You can watch the interior through the roof window and the front entrance. However the interior was never intended to be fully modelled for first person view or anything like that.
This model has about 5576 tris and a 4096×512 texture , with a diffuse, shadow, normal, illumination and specularmap.This model has a custom LoD, which is about 80 tris with a 512×128 texture, with a diffuse, specular and illumination map.
If you want this building added to your RICO buildings, add it in the settings menu, under growables. I recommend using the realistic population mod, this will calculate the amount of occupants in the building.
About the building
The Arcade Building is actually two twelve-story towers connected by a skylit, three-level arcade that runs from Spring Street to Broadway.
The exterior features intricate Spanish Baroque terracotta arches that rise up over the arcade entrances.
Thin twisted and beaded columns shape the delicate arches that traverse the basement level. The arcade itself measures 826 feet by 26 feet and originally housed sixty-one shops.
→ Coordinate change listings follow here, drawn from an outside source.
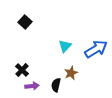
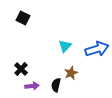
black square: moved 2 px left, 4 px up; rotated 16 degrees counterclockwise
blue arrow: moved 1 px right; rotated 15 degrees clockwise
black cross: moved 1 px left, 1 px up
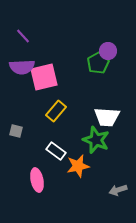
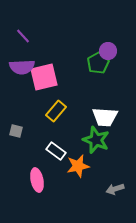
white trapezoid: moved 2 px left
gray arrow: moved 3 px left, 1 px up
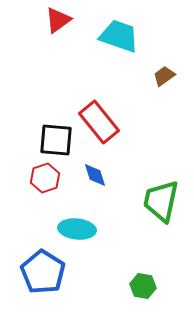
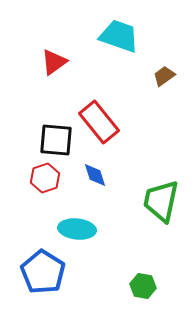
red triangle: moved 4 px left, 42 px down
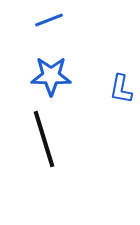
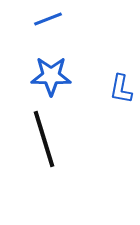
blue line: moved 1 px left, 1 px up
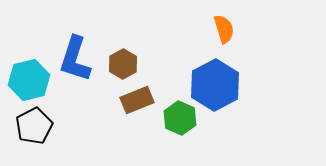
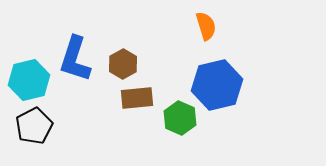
orange semicircle: moved 18 px left, 3 px up
blue hexagon: moved 2 px right; rotated 15 degrees clockwise
brown rectangle: moved 2 px up; rotated 16 degrees clockwise
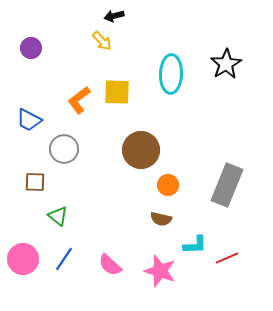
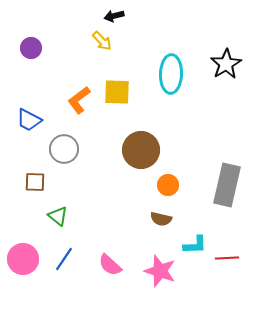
gray rectangle: rotated 9 degrees counterclockwise
red line: rotated 20 degrees clockwise
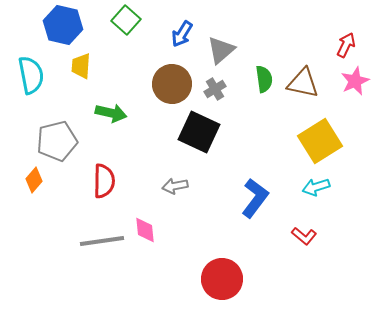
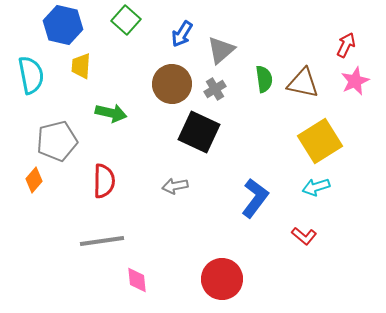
pink diamond: moved 8 px left, 50 px down
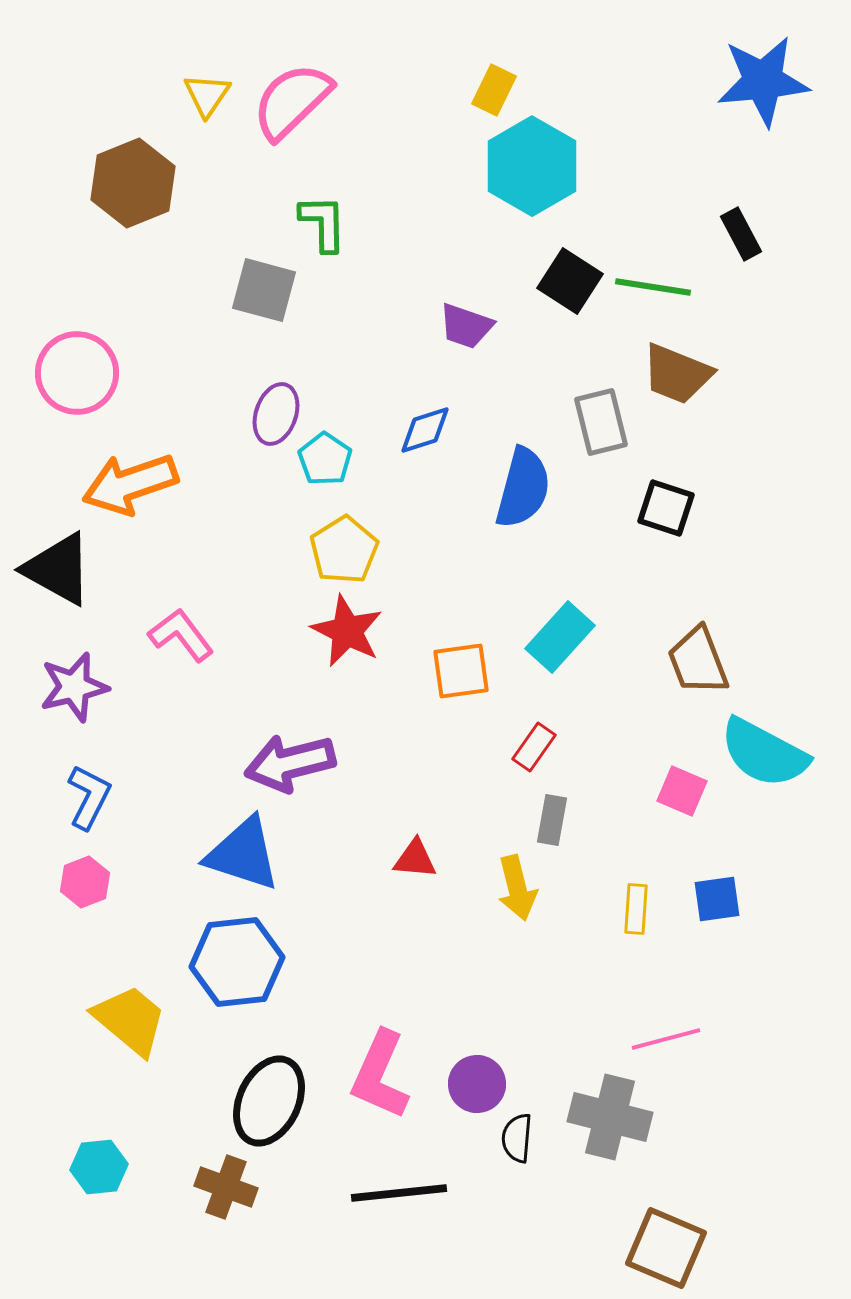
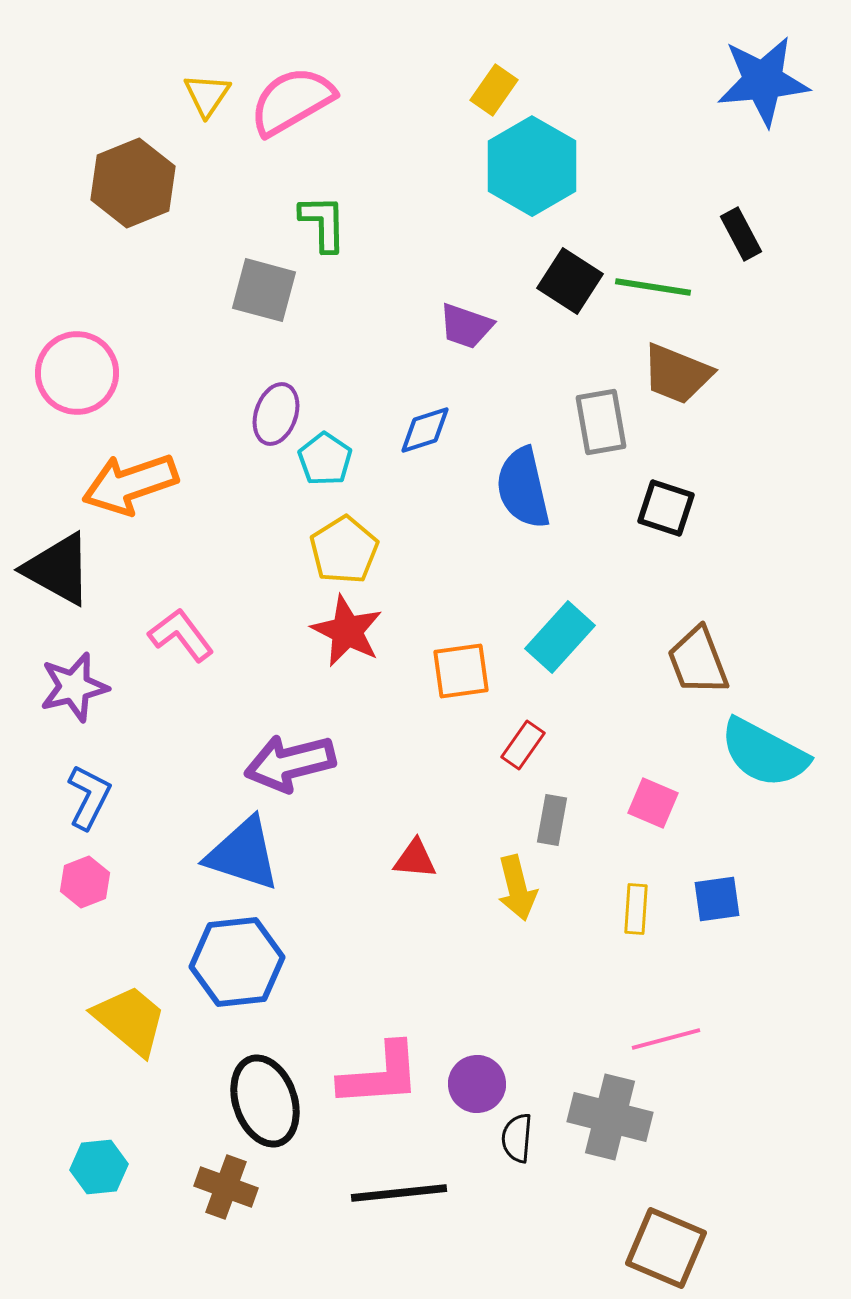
yellow rectangle at (494, 90): rotated 9 degrees clockwise
pink semicircle at (292, 101): rotated 14 degrees clockwise
gray rectangle at (601, 422): rotated 4 degrees clockwise
blue semicircle at (523, 488): rotated 152 degrees clockwise
red rectangle at (534, 747): moved 11 px left, 2 px up
pink square at (682, 791): moved 29 px left, 12 px down
pink L-shape at (380, 1075): rotated 118 degrees counterclockwise
black ellipse at (269, 1101): moved 4 px left; rotated 44 degrees counterclockwise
It is covered with a glass-roofed skylight in imitation of the Burlington Arcade in London. The Venetian-style bridge that spans the center of the arcade was a later addition.
The building was constructed on the site of Mercantile Place, a small alley lined with retail shops that, by 1924, had been an L.A. landmark for more than forty years. A competition was held to find a suitable design that would provide office space as well as maintain the alley’s storefronts and ambience. The winning architects, Kenneth McDonald and Maurice Couchot, were awarded $60,000 for their plans.